▶ Data for analysis:

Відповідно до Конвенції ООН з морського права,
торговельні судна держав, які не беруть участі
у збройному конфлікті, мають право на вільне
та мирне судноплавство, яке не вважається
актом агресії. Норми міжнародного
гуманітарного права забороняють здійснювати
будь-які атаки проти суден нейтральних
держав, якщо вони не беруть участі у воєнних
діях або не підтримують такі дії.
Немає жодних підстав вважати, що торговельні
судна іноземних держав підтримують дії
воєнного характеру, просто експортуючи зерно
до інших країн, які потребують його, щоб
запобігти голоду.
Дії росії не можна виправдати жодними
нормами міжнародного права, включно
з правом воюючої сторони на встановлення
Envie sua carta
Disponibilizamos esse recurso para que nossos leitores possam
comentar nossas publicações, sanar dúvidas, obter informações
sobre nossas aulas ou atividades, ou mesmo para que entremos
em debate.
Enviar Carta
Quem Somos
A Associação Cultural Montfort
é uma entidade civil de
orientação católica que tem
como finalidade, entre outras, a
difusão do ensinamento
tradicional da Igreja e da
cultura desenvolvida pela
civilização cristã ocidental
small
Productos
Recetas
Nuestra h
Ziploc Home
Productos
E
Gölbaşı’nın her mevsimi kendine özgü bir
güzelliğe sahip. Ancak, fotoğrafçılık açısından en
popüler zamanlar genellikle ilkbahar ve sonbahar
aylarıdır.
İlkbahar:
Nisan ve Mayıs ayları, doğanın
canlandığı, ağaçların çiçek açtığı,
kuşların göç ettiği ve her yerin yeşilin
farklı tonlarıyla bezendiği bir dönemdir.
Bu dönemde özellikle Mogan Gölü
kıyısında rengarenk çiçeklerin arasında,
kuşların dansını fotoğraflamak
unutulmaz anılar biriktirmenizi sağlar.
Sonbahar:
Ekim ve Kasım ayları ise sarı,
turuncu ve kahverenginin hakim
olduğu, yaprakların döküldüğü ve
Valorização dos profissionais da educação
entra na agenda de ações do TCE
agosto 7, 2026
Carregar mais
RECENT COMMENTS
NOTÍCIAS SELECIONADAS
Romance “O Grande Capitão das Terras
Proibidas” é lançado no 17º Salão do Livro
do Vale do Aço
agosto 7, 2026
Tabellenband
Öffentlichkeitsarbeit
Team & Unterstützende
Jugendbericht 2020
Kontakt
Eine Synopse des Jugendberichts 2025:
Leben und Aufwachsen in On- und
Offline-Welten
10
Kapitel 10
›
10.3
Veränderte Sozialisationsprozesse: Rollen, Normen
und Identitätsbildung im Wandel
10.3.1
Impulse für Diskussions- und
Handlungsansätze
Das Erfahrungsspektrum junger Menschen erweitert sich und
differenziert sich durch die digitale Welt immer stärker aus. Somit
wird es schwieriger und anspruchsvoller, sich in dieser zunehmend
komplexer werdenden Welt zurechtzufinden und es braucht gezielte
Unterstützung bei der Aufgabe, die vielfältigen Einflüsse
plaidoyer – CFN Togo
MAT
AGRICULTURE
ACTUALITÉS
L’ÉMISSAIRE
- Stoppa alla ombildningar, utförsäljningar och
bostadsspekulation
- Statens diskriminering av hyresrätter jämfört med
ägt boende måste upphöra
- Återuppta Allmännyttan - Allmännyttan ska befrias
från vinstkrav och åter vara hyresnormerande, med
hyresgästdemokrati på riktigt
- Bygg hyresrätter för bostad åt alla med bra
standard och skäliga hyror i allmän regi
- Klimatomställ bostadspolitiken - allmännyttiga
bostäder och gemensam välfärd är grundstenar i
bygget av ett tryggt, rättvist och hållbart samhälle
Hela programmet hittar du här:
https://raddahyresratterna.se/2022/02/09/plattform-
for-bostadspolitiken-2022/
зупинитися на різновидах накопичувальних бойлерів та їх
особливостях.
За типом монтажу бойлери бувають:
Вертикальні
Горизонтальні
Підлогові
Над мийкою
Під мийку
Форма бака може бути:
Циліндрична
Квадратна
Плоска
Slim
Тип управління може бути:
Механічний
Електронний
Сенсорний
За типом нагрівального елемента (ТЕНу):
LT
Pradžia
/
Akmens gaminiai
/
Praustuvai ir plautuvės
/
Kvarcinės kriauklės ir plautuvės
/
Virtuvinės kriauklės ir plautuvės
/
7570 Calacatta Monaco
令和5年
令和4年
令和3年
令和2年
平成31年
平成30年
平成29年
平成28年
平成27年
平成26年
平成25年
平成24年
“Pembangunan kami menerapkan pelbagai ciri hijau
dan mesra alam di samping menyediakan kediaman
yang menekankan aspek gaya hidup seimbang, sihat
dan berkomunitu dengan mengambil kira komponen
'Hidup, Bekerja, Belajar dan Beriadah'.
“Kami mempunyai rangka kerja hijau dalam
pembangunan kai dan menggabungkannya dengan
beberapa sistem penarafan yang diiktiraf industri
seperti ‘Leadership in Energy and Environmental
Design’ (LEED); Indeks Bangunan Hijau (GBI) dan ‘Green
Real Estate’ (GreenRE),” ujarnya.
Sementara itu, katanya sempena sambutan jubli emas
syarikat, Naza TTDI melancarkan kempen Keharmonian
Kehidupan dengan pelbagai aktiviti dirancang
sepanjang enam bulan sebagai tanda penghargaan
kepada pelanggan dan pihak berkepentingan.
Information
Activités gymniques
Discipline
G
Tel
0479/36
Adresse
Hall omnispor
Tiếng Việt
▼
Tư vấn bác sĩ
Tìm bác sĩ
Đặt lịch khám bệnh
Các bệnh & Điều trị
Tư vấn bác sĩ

▶ Problem description:
Reproduce, please, the lines of the material from its first line down to the line containing "діях або не підтримують такі дії.", keeping both ends and nothing beyond them.

▶ Response to the task:
Відповідно до Конвенції ООН з морського права,
торговельні судна держав, які не беруть участі
у збройному конфлікті, мають право на вільне
та мирне судноплавство, яке не вважається
актом агресії. Норми міжнародного
гуманітарного права забороняють здійснювати
будь-які атаки проти суден нейтральних
держав, якщо вони не беруть участі у воєнних
діях або не підтримують такі дії.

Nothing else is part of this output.